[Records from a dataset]
==========
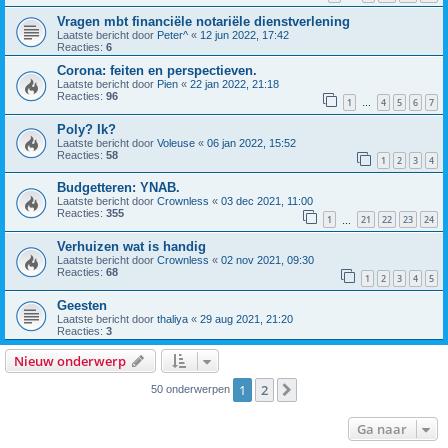
Vragen mbt financiële notariële dienstverlening
Laatste bericht door
Peter^
«
12 jun 2022, 17:42
Reacties:
6
Corona: feiten en perspectieven.
Laatste bericht door
Pien
«
22 jan 2022, 21:18
Reacties:
96
1
4
5
6
7
…
Poly? Ik?
Laatste bericht door
Voleuse
«
06 jan 2022, 15:52
Reacties:
58
1
2
3
4
Budgetteren: YNAB.
Laatste bericht door
Crownless
«
03 dec 2021, 11:00
Reacties:
355
1
21
22
23
24
…
Verhuizen wat is handig
Laatste bericht door
Crownless
«
02 nov 2021, 09:30
Reacties:
68
1
2
3
4
5
Geesten
Laatste bericht door
thaliya
«
29 aug 2021, 21:20
Reacties:
3
Nieuw onderwerp
1
2
Volgende
50 onderwerpen
Ga naar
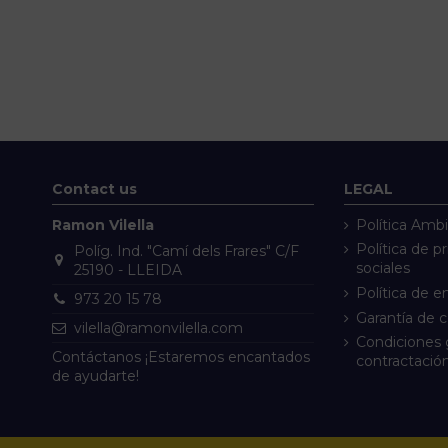
Contact us
LEGAL
Ramon Vilella
Política Ambi
Política de p
Políg. Ind. "Camí dels Frares" C/F
sociales
25190 - LLEIDA
Política de e
973 20 15 78
Garantía de 
vilella@ramonvilella.com
Condiciones 
Contáctanos ¡Estaremos encantados
contractació
de ayudarte!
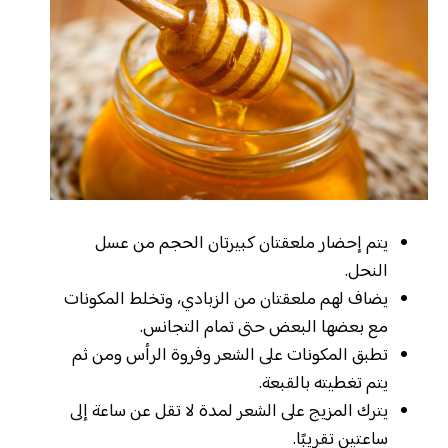
يتم إحضار ملعقتان كبيرتان الحجم من عسل
النحل.
يضاف لهم ملعقتان من الزبادي، وتخلط المكونات
مع بعضها البعض حتى تمام التجانس.
تطبق المكونات على الشعر وفروة الرأس ومن ثم
يتم تغطيته بالقبعة.
يترك المزيج على الشعر لمدة لا تقل عن ساعة إلى
ساعتين تقريبًا.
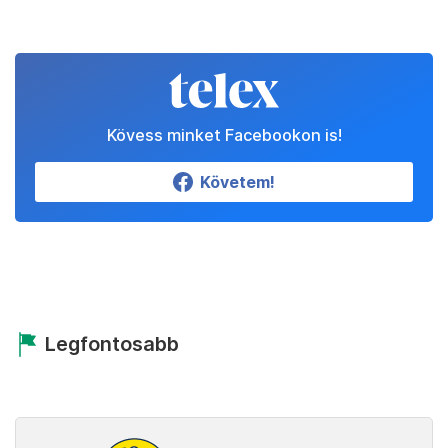
Kövess minket Facebookon is!
Követem!
Legfontosabb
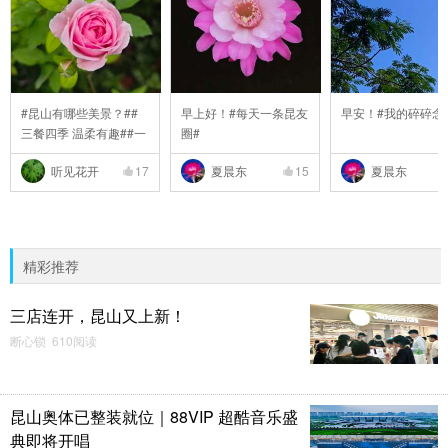
#昆山有哪些美景？##
早上好！#每天一条昆友
早安！#我的碎碎念
三餐四季 温柔有趣##一
圈#
..
听见花开
17
夏晨东
15
夏晨东
精彩推荐
三店连开，昆山又上新！
断心锁 610阅读
昆山奥体已整装就位｜88VIP 超酷音乐盛
典即将开唱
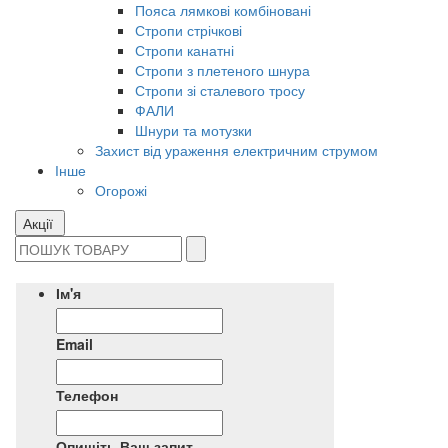
Пояса лямкові комбіновані
Стропи стрічкові
Стропи канатні
Стропи з плетеного шнура
Стропи зі сталевого тросу
ФАЛИ
Шнури та мотузки
Захист від ураження електричним струмом
Інше
Огорожі
Акції
Ім'я
Email
Телефон
Опишіть Ваш запит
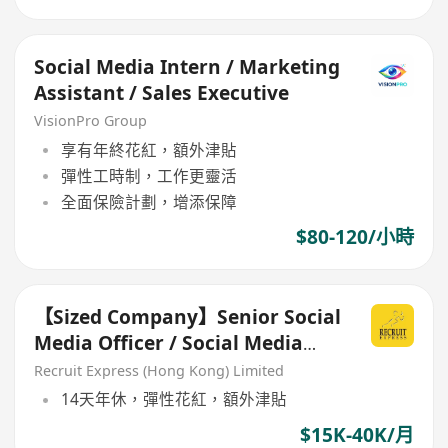
Social Media Intern / Marketing
Assistant / Sales Executive
VisionPro Group
享有年終花紅，額外津貼
彈性工時制，工作更靈活
全面保險計劃，增添保障
$80-120/小時
【Sized Company】Senior Social
Media Officer / Social Media
Assistant Manager
Recruit Express (Hong Kong) Limited
14天年休，彈性花紅，額外津貼
$15K-40K/月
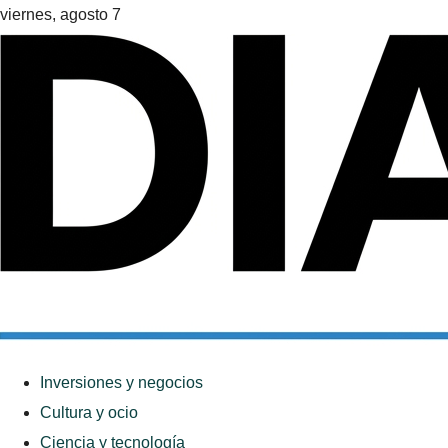
viernes, agosto 7
Inversiones y negocios
Cultura y ocio
Ciencia y tecnología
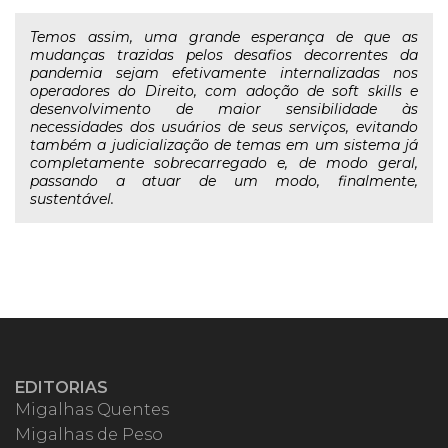
Temos assim, uma grande esperança de que as
mudanças trazidas pelos desafios decorrentes da
pandemia sejam efetivamente internalizadas nos
operadores do Direito, com adoção de soft skills e
desenvolvimento de maior sensibilidade às
necessidades dos usuários de seus serviços, evitando
também a judicialização de temas em um sistema já
completamente sobrecarregado e, de modo geral,
passando a atuar de um modo, finalmente,
sustentável.
EDITORIAS
Migalhas Quentes
Migalhas de Peso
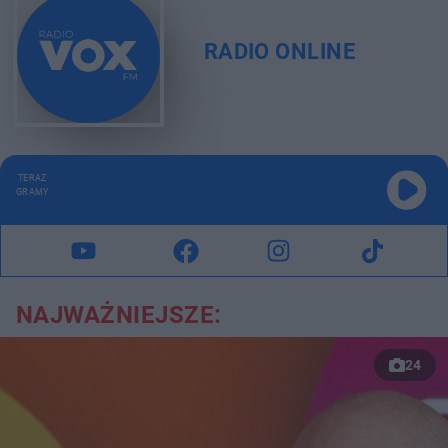
RADIO ONLINE
TERAZ
GRAMY
NAJWAŻNIEJSZE:
24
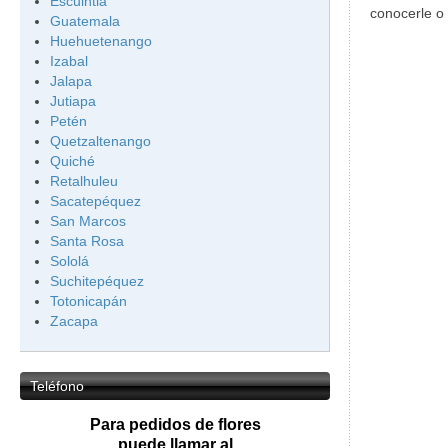
Escuintla
conocerle o v
Guatemala
Huehuetenango
Izabal
Jalapa
Jutiapa
Petén
Quetzaltenango
Quiché
Retalhuleu
Sacatepéquez
San Marcos
Santa Rosa
Sololá
Suchitepéquez
Totonicapán
Zacapa
Teléfono
Para pedidos de flores
puede llamar al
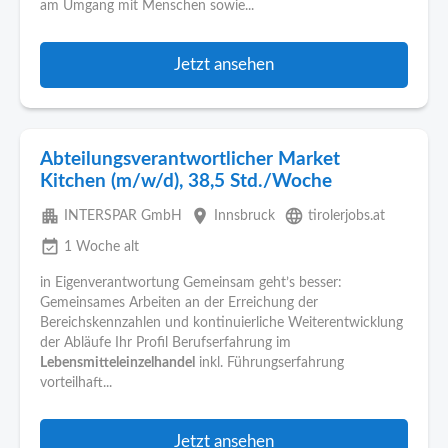
am Umgang mit Menschen sowie...
Jetzt ansehen
Abteilungsverantwortlicher Market
Kitchen (m/w/d), 38,5 Std./Woche
apartment
place
language
INTERSPAR GmbH
Innsbruck
tirolerjobs.at
event_available
1 Woche alt
in Eigenverantwortung Gemeinsam geht’s besser:
Gemeinsames Arbeiten an der Erreichung der
Bereichskennzahlen und kontinuierliche Weiterentwicklung
der Abläufe Ihr Profil Berufserfahrung im
Lebensmitteleinzelhandel
inkl. Führungserfahrung
vorteilhaft...
Jetzt ansehen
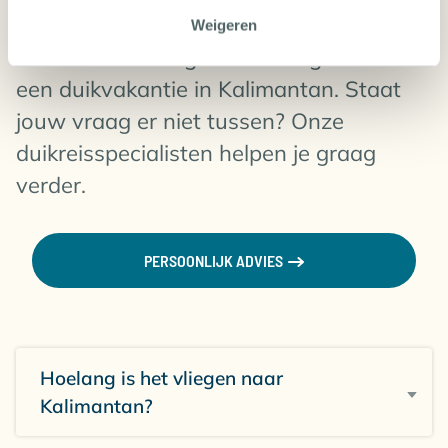
FAQ | DUIKVAKANTIE KALIMANTAN
Weigeren
Vind hier de veelgestelde vragen over
een duikvakantie in Kalimantan. Staat
jouw vraag er niet tussen? Onze
duikreisspecialisten helpen je graag
verder.
PERSOONLIJK ADVIES
Hoelang is het vliegen naar
Kalimantan?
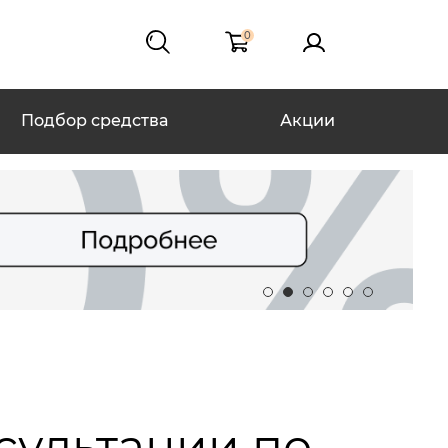
0
Подбор средства
Акции
сультации по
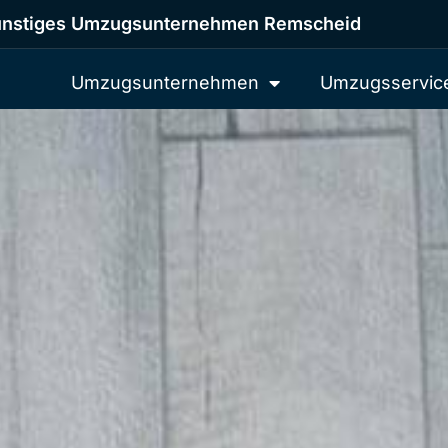
nstiges Umzugsunternehmen Remscheid
Umzugsunternehmen
Umzugsservic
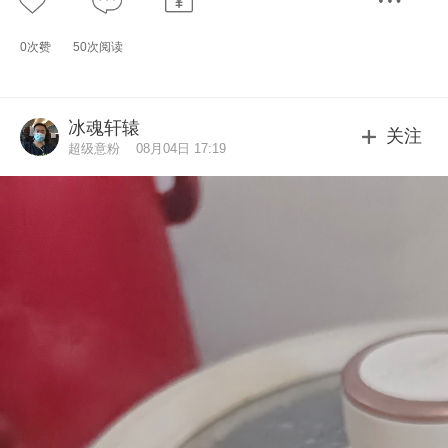
0次赞
50次阅读
冰魂轩辕
关注
超级意粉
08月04日 17:19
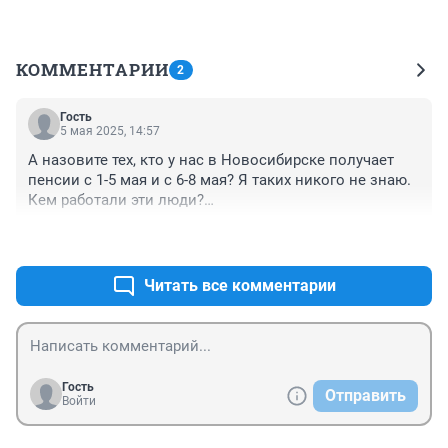
КОММЕНТАРИИ
2
Гость
5 мая 2025, 14:57
А назовите тех, кто у нас в Новосибирске получает 
пенсии с 1-5 мая и с 6-8 мая? Я таких никого не знаю. 
Кем работали эти люди?

По моему дню рождения так у меня пенсия должна 
+0
–0
быть 1-5 мая, а получаю 21 числа, в конце месяца.
Читать все комментарии
Гость
Отправить
Войти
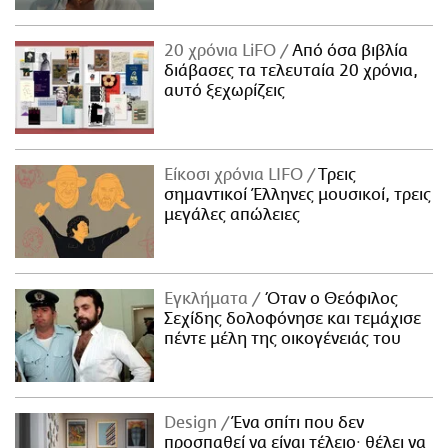
20 χρόνια LiFO
Από όσα βιβλία
διάβασες τα τελευταία 20 χρόνια,
αυτό ξεχωρίζεις
Είκοσι χρόνια LIFO
Tρεις
σημαντικοί Έλληνες μουσικοί, τρεις
μεγάλες απώλειες
Εγκλήματα
Όταν ο Θεόφιλος
Σεχίδης δολοφόνησε και τεμάχισε
πέντε μέλη της οικογένειάς του
Design
Ένα σπίτι που δεν
προσπαθεί να είναι τέλειο· θέλει να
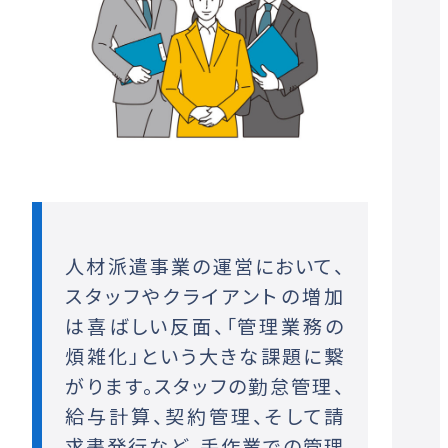
人材派遣事業の運営において、
スタッフやクライアントの増加
は喜ばしい反面、「管理業務の
煩雑化」という大きな課題に繋
がります。スタッフの勤怠管理、
給与計算、契約管理、そして請
求書発行など、手作業での管理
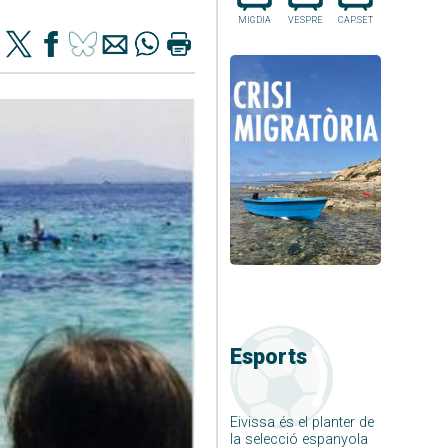
MIGDIA
VESPRE
CAP.SET
Esports
Eivissa és el planter de
la selecció espanyola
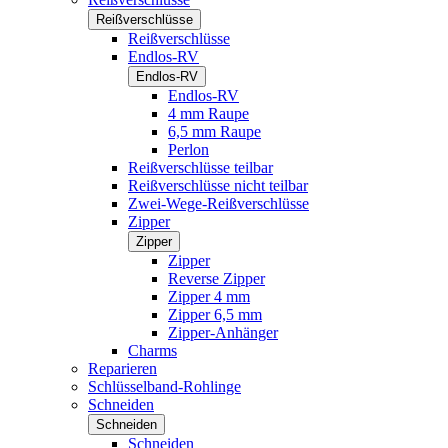
Reißverschlüsse
Reißverschlüsse
Endlos-RV
Endlos-RV
Endlos-RV
4 mm Raupe
6,5 mm Raupe
Perlon
Reißverschlüsse teilbar
Reißverschlüsse nicht teilbar
Zwei-Wege-Reißverschlüsse
Zipper
Zipper
Zipper
Reverse Zipper
Zipper 4 mm
Zipper 6,5 mm
Zipper-Anhänger
Charms
Reparieren
Schlüsselband-Rohlinge
Schneiden
Schneiden
Schneiden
==========
_WORK REQUIRED_
What is needed is an exact copy of the lines from the one containing "διάβασες τα τελευταία" through the last line of the records, with every picture left out.

_EXERCISE OUTPUT_
διάβασες τα τελευταία 20 χρόνια,
αυτό ξεχωρίζεις
Είκοσι χρόνια LIFO
Tρεις
σημαντικοί Έλληνες μουσικοί, τρεις
μεγάλες απώλειες
Εγκλήματα
Όταν ο Θεόφιλος
Σεχίδης δολοφόνησε και τεμάχισε
πέντε μέλη της οικογένειάς του
Design
Ένα σπίτι που δεν
προσπαθεί να είναι τέλειο· θέλει να
人材派遣事業の運営において、
スタッフやクライアントの増加
は喜ばしい反面、「管理業務の
煩雑化」という大きな課題に繋
がります。スタッフの勤怠管理、
給与計算、契約管理、そして請
求書発行など、手作業での管理
MIGDIA
VESPRE
CAP.SET
Esports
Eivissa és el planter de
la selecció espanyola
Reißverschlüsse
Reißverschlüsse
Endlos-RV
Endlos-RV
Endlos-RV
4 mm Raupe
6,5 mm Raupe
Perlon
Reißverschlüsse teilbar
Reißverschlüsse nicht teilbar
Zwei-Wege-Reißverschlüsse
Zipper
Zipper
Zipper
Reverse Zipper
Zipper 4 mm
Zipper 6,5 mm
Zipper-Anhänger
Charms
Reparieren
Schlüsselband-Rohlinge
Schneiden
Schneiden
Schneiden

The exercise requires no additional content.